Oil prices edged higher on Wednesday as escalating tensions in West Asia continued to disrupt supply sentiment, with Brent crude rising $1.1, or 1.4%, to $82.52 a barrel by 11:43 GMT (17:13 IST), after closing Tuesday at its highest since January 2025. US West Texas Intermediate (WTI) crude rose 40 cents, or 0.5%, to $74.96, after settling at its highest since June. 

The rise came after US-Israeli strikes on Iran disrupted supplies, although the pace of the rally slowed after US President Donald Trump suggested the US Navy could escort vessels through the Strait of Hormuz — one of the world’s most important energy chokepoints and a critical supply route for India’s crude imports.

As the conflict dragged on, India has been monitoring the situation closely and is exploring alternative crude sources. 
Reuters reported, citing an industry source, that Russia is ready to divert oil to India to offset West Asia supply disruptions, with about 9.5 million barrels of Russian crude in vessels near Indian waters and able to arrive within weeks.

FE reported on Tuesday that the floating Russian crude could offer India a lifeline as Gulf routes choked. According to Kpler data, approximately 24 million barrels of Russian crude are currently floating across the Arabian Sea and can provide a critical supply buffer.

For India, which is among the world’s largest crude importers, the corridor remains strategically critical.
The country currently imports around 89% of the crude oil required for domestic processing, making it highly exposed to global oil price movements and geopolitical developments.

Chokepoint Crisis

According to a new report by CareEdge Ratings, around 40% of India’s crude oil imports transit through the Strait of Hormuz, highlighting the country’s dependence on Gulf supply routes. 

Data cited in the report shows West Asia accounted for 46.9% of India’s crude imports during April-January of FY26, followed by Eurasia at 34.6%, with smaller shares sourced from North America, Africa and South America. 

CareEdge cautioned that even a temporary disruption in the Strait could have a sharp impact on global crude prices and supply flows.

“A full closure of the Strait of Hormuz, even for a few weeks, could push Brent crude prices in the range of $100–110/bbl and lead to LNG shortage across Asia and Europe. Such a disruption would also drive up marine insurance premiums, transit times for goods, and transportation costs,” said Puneet Kansal, director, CareEdge Ratings. 

Macroeconomic Fallout

Higher crude prices could also have macroeconomic implications for India.

“A combination of sustained geopolitical tensions in the Middle East, Russia-Ukraine conflict, and US worldwide tariffs is expected to exert pressure on the inflation rate, supply chains and trade flows. Rising crude prices will increase India’s current account deficit, weaken the rupee, and raise hedging costs for import-oriented firms,” said Priti Agarwal, senior director, CareEdge Ratings. 

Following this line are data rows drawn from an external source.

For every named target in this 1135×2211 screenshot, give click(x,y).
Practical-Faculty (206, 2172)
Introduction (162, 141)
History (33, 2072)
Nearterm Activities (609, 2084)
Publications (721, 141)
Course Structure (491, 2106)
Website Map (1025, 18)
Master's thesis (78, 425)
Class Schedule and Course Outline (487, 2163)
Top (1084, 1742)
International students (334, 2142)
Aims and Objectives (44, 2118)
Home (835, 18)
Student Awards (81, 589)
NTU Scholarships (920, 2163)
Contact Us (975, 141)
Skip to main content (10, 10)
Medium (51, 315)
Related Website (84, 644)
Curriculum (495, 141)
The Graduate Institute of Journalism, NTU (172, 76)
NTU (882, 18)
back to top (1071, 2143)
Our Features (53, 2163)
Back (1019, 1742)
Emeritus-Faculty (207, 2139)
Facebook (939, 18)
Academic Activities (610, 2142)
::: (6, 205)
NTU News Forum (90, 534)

The report noted that the challenge is more serious for supplies of liquefied petroleum gas (LPG) and liquefied natural gas (LNG), where India’s dependence on the Strait of Hormuz is relatively higher.

Beyond macroeconomic indicators, several sectors of the Indian economy could face operational pressures. Industries that rely heavily on petroleum-based inputs — including aviation, chemicals, paints, tyres and logistics — may see pressure on profitability due to higher raw material costs, elevated logistics and insurance expenses, and increased working capital requirements.